Dopo una vita scandita dagli orari ferroviari, imparò presto a distinguere i diversi tempi dei supermercati. C’era quello degli impiegati, frettolosi nelle corsie e singolari alle casse dove digitavano il bancomat anche per un misero dentifricio e c’era il tempo dei pensionati, lunghi e indecisi agli scaffali quanto rapidi all’uscita dove presentavano pochi articoli e moneta spicciola. C’era l’orario delle famigliole con carrelli stracolmi e bambini strarompi… e c’era infine il tempo delle casalinghe sole, al quale, ben presto, il bell’Amerigo adeguò il proprio.

    Scoprì che l’approccio verbale con una signora, così inopportuno in qualsiasi altro luogo pubblico, diviene naturale in un “super”. Si comincia con un banale “Saprebbe dirmi dov’è il sale grosso?” per fare progressi inauditi col suggerimento complice e confidenziale: “Guardi signora che l’olio extravergine è in offerta speciale in testa alla corsia sette”.
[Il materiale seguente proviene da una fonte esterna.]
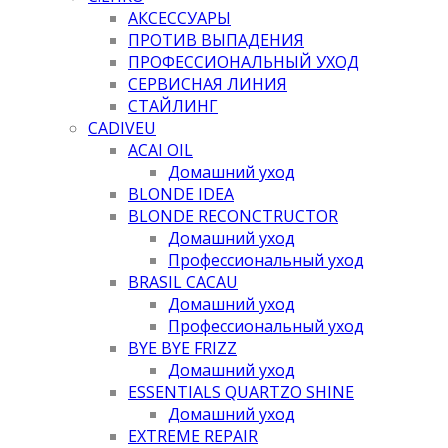
АКСЕССУАРЫ
ПРОТИВ ВЫПАДЕНИЯ
ПРОФЕССИОНАЛЬНЫЙ УХОД
СЕРВИСНАЯ ЛИНИЯ
СТАЙЛИНГ
CADIVEU
ACAI OIL
Домашний уход
BLONDE IDEA
BLONDE RECONCTRUCTOR
Домашний уход
Профессиональный уход
BRASIL CACAU
Домашний уход
Профессиональный уход
BYE BYE FRIZZ
Домашний уход
ESSENTIALS QUARTZO SHINE
Домашний уход
EXTREME REPAIR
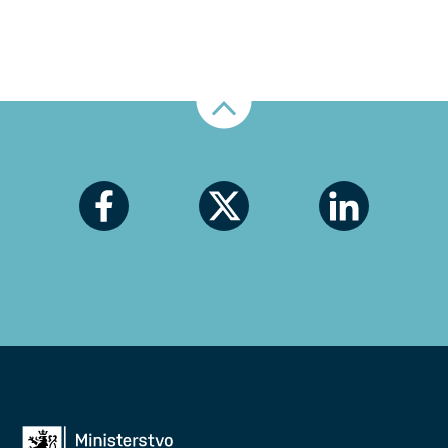
Nahoru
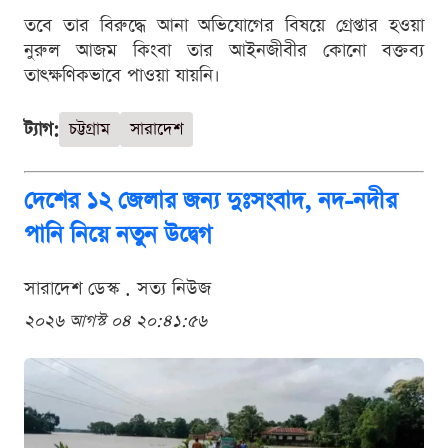
তবে তার বিরুদ্ধে আনা অভিযোগের বিষয়ে গ্রেপ্তার হওয়া
নুরুল আজম কিংবা তার আইনজীবীর কোনো বক্তব্য
তাৎক্ষণিকভাবে পাওয়া যায়নি।
ট্যাগ:
চট্টগ্রাম
সারাদেশ
দেশের ১২ জেলার জন্য দুঃসংবাদ, নদ-নদীর
পানি নিয়ে নতুন উদ্বেগ
সারাদেশ ডেস্ক . সত্য নিউজ
২০২৬ আগস্ট ০৪ ২০:৪১:৫৬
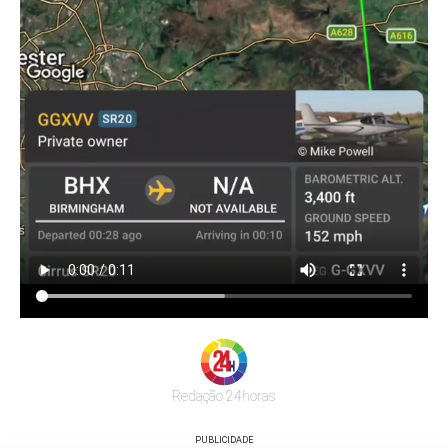
Redação 24horas
PUBLICIDADE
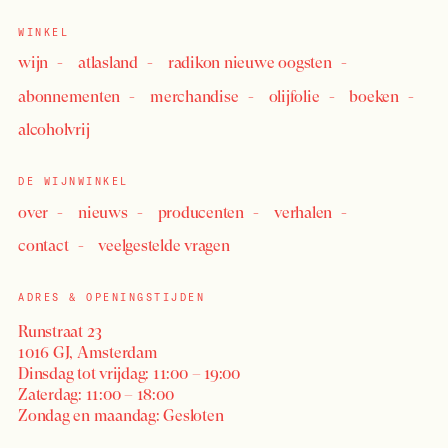
WINKEL
wijn
atlasland
radikon nieuwe oogsten
abonnementen
merchandise
olijfolie
boeken
alcoholvrij
DE WIJNWINKEL
over
nieuws
producenten
verhalen
contact
veelgestelde vragen
ADRES & OPENINGSTIJDEN
Runstraat 23
1016 GJ, Amsterdam
Dinsdag tot vrijdag: 11:00 – 19:00
Zaterdag: 11:00 – 18:00
Zondag en maandag: Gesloten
Un’informazione del genere strappa sempre la ricompensa di un sorriso anche alla più incavolata e insoddisfatta delle casalinghe e la volta successiva, che capiterà, visto che si praticano gli stessi orari, la signora saluterà con lo stesso sorriso, specie se si dispone del baffo morbido e dello sguardo vanigliato del bell’Amerigo.
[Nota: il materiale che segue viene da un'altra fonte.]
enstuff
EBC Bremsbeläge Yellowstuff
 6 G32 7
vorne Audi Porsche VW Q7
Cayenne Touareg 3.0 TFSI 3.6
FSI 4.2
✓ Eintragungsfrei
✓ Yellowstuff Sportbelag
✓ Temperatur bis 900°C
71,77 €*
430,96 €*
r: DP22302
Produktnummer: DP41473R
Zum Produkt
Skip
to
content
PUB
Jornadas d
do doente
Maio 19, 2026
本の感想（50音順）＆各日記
Per potersi muovere con tempestività, aveva abbandonato l’equipaggiamento pesante rappresentato dal carrello, per quello leggero –o d’assalto– costituito dal cestino. Era invece controproducente circolare a mani vuote; poteva destare sospetti nelle clienti che lo scambiavano per un sorvegliante e nei sorveglianti che non lo prendevano per un cliente.
Imparò ad evitare l’arida zona degli alimenti dietetici a favore del banco dei salumi dove le procaci clienti inducevano il suo sguardo al volo radente dell’uccello padùlo che, si sa, plana sempre all’altezza del c…
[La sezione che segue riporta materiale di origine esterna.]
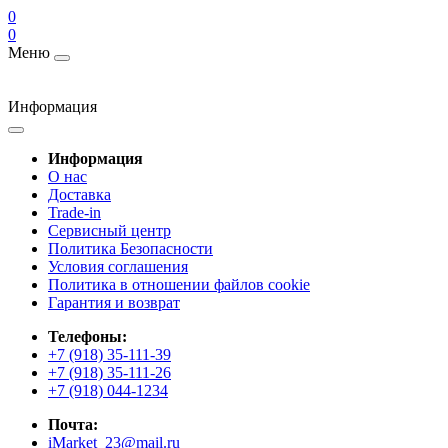
0
0
Меню
Информация
Информация
О нас
Доставка
Trade-in
Сервисный центр
Политика Безопасности
Условия соглашения
Политика в отношении файлов cookie
Гарантия и возврат
Телефоны:
+7 (918) 35-111-39
+7 (918) 35-111-26
+7 (918) 044-1234
Почта:
iMarket_23@mail.ru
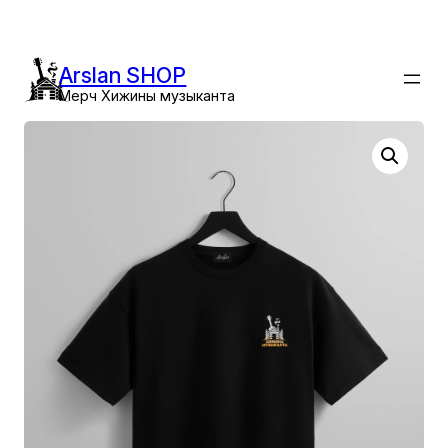
Перейти
к
содержимому
Arslan SHOP
Мерч Хижины музыканта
    Il bell’Amerigo cominciò allora a godersi veramente la pensione.

   «Non vedo gli hamburger!»
Ondeggiando con calcolata moderazione un deretano notevole, la giovane signora andava e veniva a passetti brevi con gli occhi sui vassoi. La tremula carne delle prosperose natiche sembrava ammiccare alla testina di vitello e al bell’Amerigo che restò subito ammirato dal modo accurato, controllato con cui la donna depositava il suo considerevole e appetitoso corpo sul pavimento.
«Li sto cercando anch’io…» intervenne prontamente lui «…però mi sa che oggi restiamo senza e dovremo darci un altro appuntamento» concluse lasciandosi stirare i bei baffi morbidi, alla tedesca, da quel suo sorriso latino, alla vigliacca.
Dalla risata grassa e gorgogliante che gli rispose, capì che la spesa s’era ben conclusa e la settimana successiva, la procace signora Elvira e Amerigo, avrebbero scelto insieme hamburger, carpaccio e ossibuchi inaugurando la nuova, succosa vita del pensionato bello, sbolognato dalla moglie per mercati e… qualunque fosse l’elenco della spesa, finiva sempre a far man bassa nel reparto carni.

     Qualcuno, contrario al matrimonio, poneva il quesito: Perché rendere infelice una donna quando puoi farne felici cento?
Il bell’Amerigo le rese felici tutte. Cento e una.